Home » Led by Egyptian banker Karim Awad, EFG Hermes concludes advisory to $102.4-million bond program

Led by Egyptian banker Karim Awad, EFG Hermes concludes advisory to $102.4-million bond program

by Omokolade Ajayi
Karim Awad

EFG Hermes Holding, a financial services company based in Cairo and led by prominent banking executive and Egyptian banker Karim Awad, has completed an advisory on a securitization bond issued by one of its subsidiaries, EFG Hermes Corp-Solution, for EGP2 billion ($102.4 million).

The securitization bond program, which is worth $102.4 million and was issued in three tranches, is supported by a portfolio of receivables totaling EGP2.9 billion ($148.54 million), which comprises 24 lease contracts.

The securitization bond’s Tranche A is worth EGP260 million ($13.3 million), has a 13-month duration, and has a credit rating of AA+ from Middle East Ratings and Investor Services.

Tranches B and C are worth EGP890 million ($45.6 million) and EGP850 million ($43.5 million), respectively, and have durations of 36 and 72 months.
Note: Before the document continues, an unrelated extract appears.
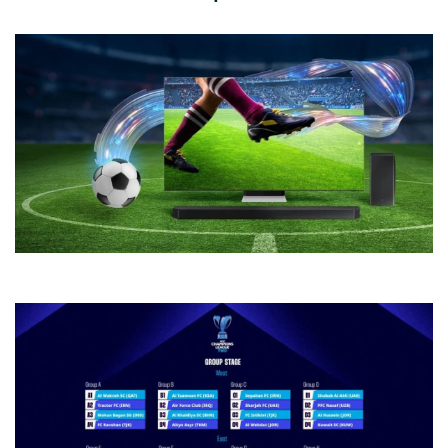
Xem kết quả bóng đá trực tuyến cập nhật mới nhất hôm nay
Talal El Ayat, CEO of EFG Hermes Corp-Solutions, commented on the bond issuance, stating that it will help the company achieve its objectives of growing its clientele and expanding its operational footprint by allowing it to diversify its funding sources. 

EFG Hermes Holding is a financial services conglomerate based in the Middle East, North Africa, Sub-Saharan Africa, and South Asia.

The market capitalization of the leading financial services group as of press time on Oct. 2 was EGP13.44 billion ($688.4 million), with shares of the company trading at EGP11.51 ($0.589).

Under Awad, EFG Hermes total assets have increased to more than $2.7 billion, and it has attained leadership positions in research, investment banking, asset management, and securities brokerage.

The group saw its profits in the first half of 2022 decline by one percent from EGP698 million ($36.4 million) during the same period in 2021 to EGP689 million ($36 million) as a result of an increase in operating expenses and the group’s tax.

Despite the single-digit slump in earnings, the bank’s assets grew by 15 percent during the first six months of its reporting period, from EGP45.6 billion ($2.38 billion) at the start of the year to EGP52.6 billion ($2.74 billion), as it continued to improve liquidity management.